Saturday, January 20, 2018

Dongle Update

We tried to escape the cold weather on Cape Cod, and drove three days to Texas. But after one decent day of sailing, temperatures dropped to below freezing, and stayed at low for the rest of the week.  Too low to go sailing .. maybe we're too spoiled already. But at least it gave me time to play around with the GPS dongles some more.

The first goal was to use two dongles at the same time so that I could compare the results - any difference is definite noise. I was able to record from two dongles on one phone with a USB hub, but the hub itself introduced some electronic interference which degraded the signal. So a second phone was needed.

Finding a cheap Android phone with USB OTG support was not easy. The first two phones I tried, which had been described as having OTG on some web sites, did not work. I finally found a Moto E4 for $40 at Best Buy that worked, and did a few test drives. After reading that the Bavarian Speedkini contest now allows the use of phones with GPSLogit or Windsport Tracker, I decided to record at 1 Hz, so that I could compare the phone GPS and the USB dongle to the "gold standard" GW-60. Here is a speed track from the latest test drive:

The graph shows tracks from 2 GW-60 phones in blue and red - but since the data are almost identical, only the red track is visible most of the time.
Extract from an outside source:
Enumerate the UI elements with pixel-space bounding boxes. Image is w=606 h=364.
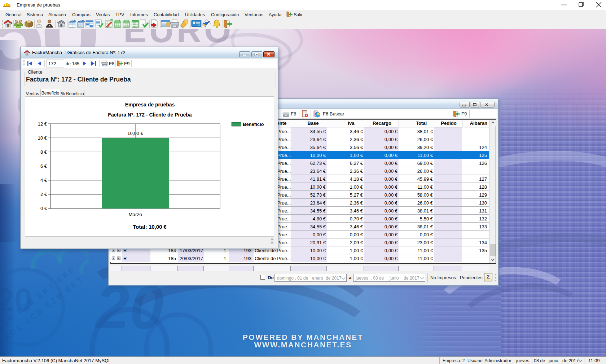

The tracks for the two phones (Samsung Galaxy J3 and Moto E4) and for the two GPS dongles look pretty much the same.

A typical way of comparing GPS units is to simply compare the speed results, for example for 2 second and 10 second speeds. That is intuitive, but it has the disadvantage that only a very small subset of the data is used; everything that's not part of the top-speed regions is effectively ignored. To answer the more interesting question about how close the data are in general, I wrote a little program that calculates the differences between the tracks over all points above a minimum speed of 15 knots. It gives the average of the absolute differences, which is a good indicator of average reproducibility.  Here are the results for this test:

  • Average absolute differences between 2 tracks:
    • GW-60: 0.035 knots
    • Phone GPS: 0.051 knots
    • USB dongle: 0.025 knots
All these differences are quite small - so far, so good. How about the largest differences?
  • Maximum observed differences between 2 tracks:
    • GW-60: 1.07 knots
    • Phone GPS: 0.796 knots
    • USB dongle: 0.318 knots
Let's look at these areas - first the GW-60 watches:
Next the phones:
Finally, the USB dongles:
Visual examination of the traces confirmed what the numbers indicated: the phone traces have noticeable more diverging areas than the USB dongles, and the GW-60 is somewhere in the middle. The fact that the USB dongles and not the GW-60s had the most consistent data is somewhat surprising, considering that the GW-60 data are actually averages build from higher-frequency data, while the dongle data are (presumably!) single-point measurements. Theoretically, the averages data should have about 2-fold less noise than single-point measurements.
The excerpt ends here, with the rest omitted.